皆さん、もういくつかの企業に書類を応募してみたでしょうか? 新卒時に比べてバンバン落ちるので驚いたかもしれません。でもそれが普通なので、気にしないでも大丈夫。縁あって書類通過のお知らせが来たら、こちらも応募先の企業の選考を開始しましょう。そう、私たちも企業を書類選考するのです!
書類選考は落ちて当然ぐらいの気持ちで
書類を応募し始めると面白いぐらいに「お見送り」されます(要するにご期待に添えず、採用はお見送り云々ということです…)。
でも何度も繰り返しているように、中途採用は求人側のニーズがある程度かっちり固まっているので、面接に呼ばれなかったからと言って気にする必要はありません。
転職はお見合いのようなものですから、この企業が求める人材の要件と違ったんだな、と納得して別の求人を探しましょう!
もっとも何件応募してもまったく書類が通らないとなると、応募している業界や職務経歴書に問題がある可能性が高いので、一度転職エージェントに相談してみた方がよいかもしれません。
ミスマッチ防止へどんな会社なのか吟味
さて書類を応募し、そのうちの何件かが選考を通過すると、面接に呼ばれることになります。
ここからが今回の記事のポイントです。
久しぶりの面接で緊張したり早めに準備に取り掛かったりしたくなる気持ちは分かりますが、はやる気持ちを一旦抑えて立ち止まりましょう。
先ほど「転職はお見合いのようなもの」とお伝えしましたが、お見合いであれば当然こちらも相手を吟味しなければなりません。
どんな会社で、どのような事業を営んでいて、業績はいかほどか、そして社風は。
選んでもらった相手について行きますという発想では、早期離婚ならぬ早期離職につながってしまいます。
吟味する前に内定が出てしまうと、早く現職を辞めたいあまりに、過度に相手を美化するようなバイアスがかかってしまったりするので、この段階からじっくり応募先企業の「書類選考」をしていきましょう。
ホームページで「経営者、企業概要、財務諸表」をチェック!
まずは応募先のホームページを確認します。
ここを見ると経営者の顔写真や企業概要、財務諸表などをチェックすることができますので、基本として押さえておきましょう。
ひと昔前はまともなホームページを持っていなかったり、持っていても微妙なサイトだったりする会社もあって、ある程度ホームページの質でスクリーニングできたのですが、最近はどこの会社もレベルが上がってきて、そういうことが難しくなってしまいました。
中には「え、この会社、こんな立派なホームページ持ってんの!?」と思うようなケースもあるので、見た目のイメージだけではなく、内容を見ていかなければなりません。
とはいえ、ホームページは外部向けに当たり障りのないことが記載されているだけなので、まずは先述した
「経営者の顔写真(やばいオーラが出ていないか。

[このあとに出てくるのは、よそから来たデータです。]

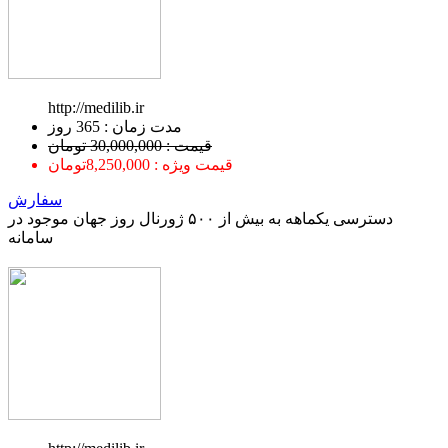
http://medilib.ir
ﻣﺪﺕ ﺯﻣﺎﻥ : 365 ﺭﻭﺯ
قیمت : 30,000,000 تومان
قیمت ویژه : 8,250,000تومان
سفارش
دسترسی یکماهه به بیش از ۵۰۰ ژورنال روز جهان موجود در
سامانه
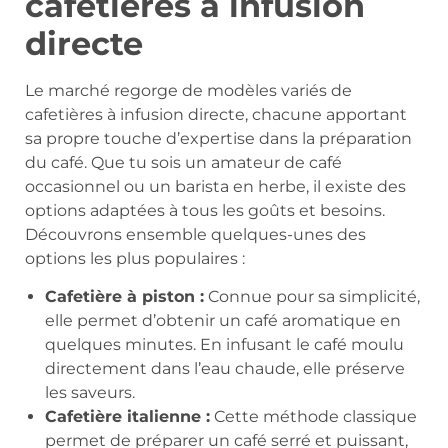
cafetières à infusion
directe
Le marché regorge de modèles variés de
cafetières à infusion directe, chacune apportant
sa propre touche d’expertise dans la préparation
du café. Que tu sois un amateur de café
occasionnel ou un barista en herbe, il existe des
options adaptées à tous les goûts et besoins.
Découvrons ensemble quelques-unes des
options les plus populaires :
Cafetière à piston :
Connue pour sa simplicité,
elle permet d’obtenir un café aromatique en
quelques minutes. En infusant le café moulu
directement dans l’eau chaude, elle préserve
les saveurs.
Cafetière italienne :
Cette méthode classique
permet de préparer un café serré et puissant,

特にオーナー企業)」
「企業概要(社員数、設立年、主要事業、国内外事業所など)」
「財務諸表」
をチェックすれば大丈夫かなと思います。
投資家ではなく働く視点で業績を見る
上場企業の場合は財務諸表をもう少し深掘りして、通期決算時の短信を過去3年分ぐらい見ておきましょう。
財務諸表も難しく考えることはありません。
投資家になるわけではないので、財務キャッシュフローだの、棚卸資産回転期間だの、流行りのROEだのまでチェックする必要はありません。
損益計算書で売上規模と利益率、自己資本比率などを見て、最近の業績動向を大まかに把握すればよいと思います。

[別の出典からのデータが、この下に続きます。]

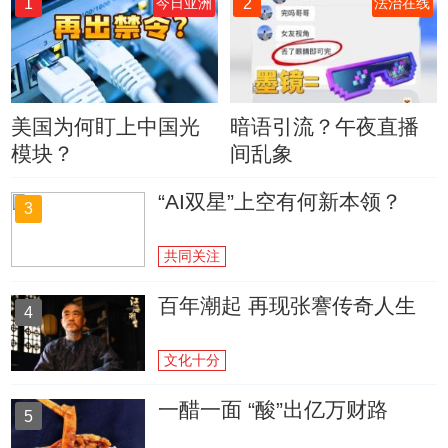
1
2
今日亚洲
法治在线
美国为何盯上中国光
暗语引流？午夜直播
模块？
间乱象
“AI双星”上空有何新本领？
3
共同关注
百年潮起 再现张謇传奇人生
4
文化十分
一醋一面 “酸”出亿万财路
5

なお決算記事を書く経済記者の視点からは、利益率が高い企業の方が評価できるかもしれません。
ただ、人件費を含む販管費を絞っても利益率は高くなるので、業界水準を大きく上回っているような場合に、働く立場から単純にこれを喜ぶのはどうなのかな、ということは思ったりします(もちろんそれでも赤字よりは良いですが)。
あとはホームページではありませんが、東洋経済新報社が発行している「就職四季報」も見ておきましょう。
「会社四季報」は投資情報ですが、こちらは働く側の観点から定着率や有給取得に関することまで網羅しているので、新卒向けのようですが転職希望者も見ておいて損はありません。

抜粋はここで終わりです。